I’m not that concerned about alias visibility/privacy; only about uniqueness. When we name something, we don’t care as much about what we’re naming as making sure that everyone can refer to it.
From that perspective I find the lookup flow in the LedgerAsMap cumbersome.
-
Why should a Party need to create a lookup just to request this information? Maintaining the
observerfield on an alias contract is one possibility but it isn’t a primitive in the language, (an operator would have to act on the existence of new parties). I wish that there was an “escape hatch” and I could writeobserver everyone, to mean all current and future parties. -
Where should the curated lookup logic lie?
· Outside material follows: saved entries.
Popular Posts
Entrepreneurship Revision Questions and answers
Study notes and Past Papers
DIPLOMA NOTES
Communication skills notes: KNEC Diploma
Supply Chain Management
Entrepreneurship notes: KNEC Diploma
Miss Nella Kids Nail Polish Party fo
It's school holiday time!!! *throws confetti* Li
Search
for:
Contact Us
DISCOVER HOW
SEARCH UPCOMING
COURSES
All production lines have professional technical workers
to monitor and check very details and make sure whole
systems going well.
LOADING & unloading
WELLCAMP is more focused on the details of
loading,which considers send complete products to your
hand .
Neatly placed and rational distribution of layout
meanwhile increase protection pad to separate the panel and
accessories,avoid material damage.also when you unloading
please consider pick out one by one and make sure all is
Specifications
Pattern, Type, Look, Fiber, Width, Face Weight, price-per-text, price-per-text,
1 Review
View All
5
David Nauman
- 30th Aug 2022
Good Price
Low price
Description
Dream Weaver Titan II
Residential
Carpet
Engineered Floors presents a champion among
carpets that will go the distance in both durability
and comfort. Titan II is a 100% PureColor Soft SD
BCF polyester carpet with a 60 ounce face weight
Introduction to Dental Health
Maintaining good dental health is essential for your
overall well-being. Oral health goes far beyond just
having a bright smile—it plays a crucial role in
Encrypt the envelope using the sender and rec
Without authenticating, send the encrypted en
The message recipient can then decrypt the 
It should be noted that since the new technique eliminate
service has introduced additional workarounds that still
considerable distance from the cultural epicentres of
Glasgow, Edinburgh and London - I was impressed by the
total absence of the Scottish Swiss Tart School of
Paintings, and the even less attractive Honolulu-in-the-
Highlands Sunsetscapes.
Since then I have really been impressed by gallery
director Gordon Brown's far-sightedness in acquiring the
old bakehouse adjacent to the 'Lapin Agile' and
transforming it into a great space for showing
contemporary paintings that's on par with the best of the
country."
If I’m building an autocomplete (ex. give me all the aliases starting with “Le”) feature to lookup aliases, should I query a specific contract or ask an off-ledger bot for that cached data?
If privacy is not a concern (eg. you specifically want global visibility of all aliases) and your lookups are far more frequent than write operations (add, delete, change aliases), then some of the concerns of MapOnLedger are not as grave - so it might be the better option then.
The LedgerAsMap option is better for when the disclosure of an alias is considered a business process, and each party has a set of aliases it interacts with that is much smaller than the global population. In this case a call to the ledger to query all known aliases is acceptable eg to populate a dropdown.
So I think it’s really a tradeoff and the ideal solution depends very much on the use case.
There are also mixed form, for example each party could also (besides the individual alias contracts it knows) maintain a directory contract for them to allow more efficient reads. You’d have to ensure that this is updated during the disclosure mechanism.
Regarding the observer everyone I think we all have wished at some point for the existence of that, and the related feature of “blinded observers” that don’t know about each other. Maybe @bernhard can comment if anything there is on the horizon as part of the read model overhaul.
Worth noting that you can now allocate parties in Daml with identifiers and hints. This is probably the approach anyone reading this will want to use in the future.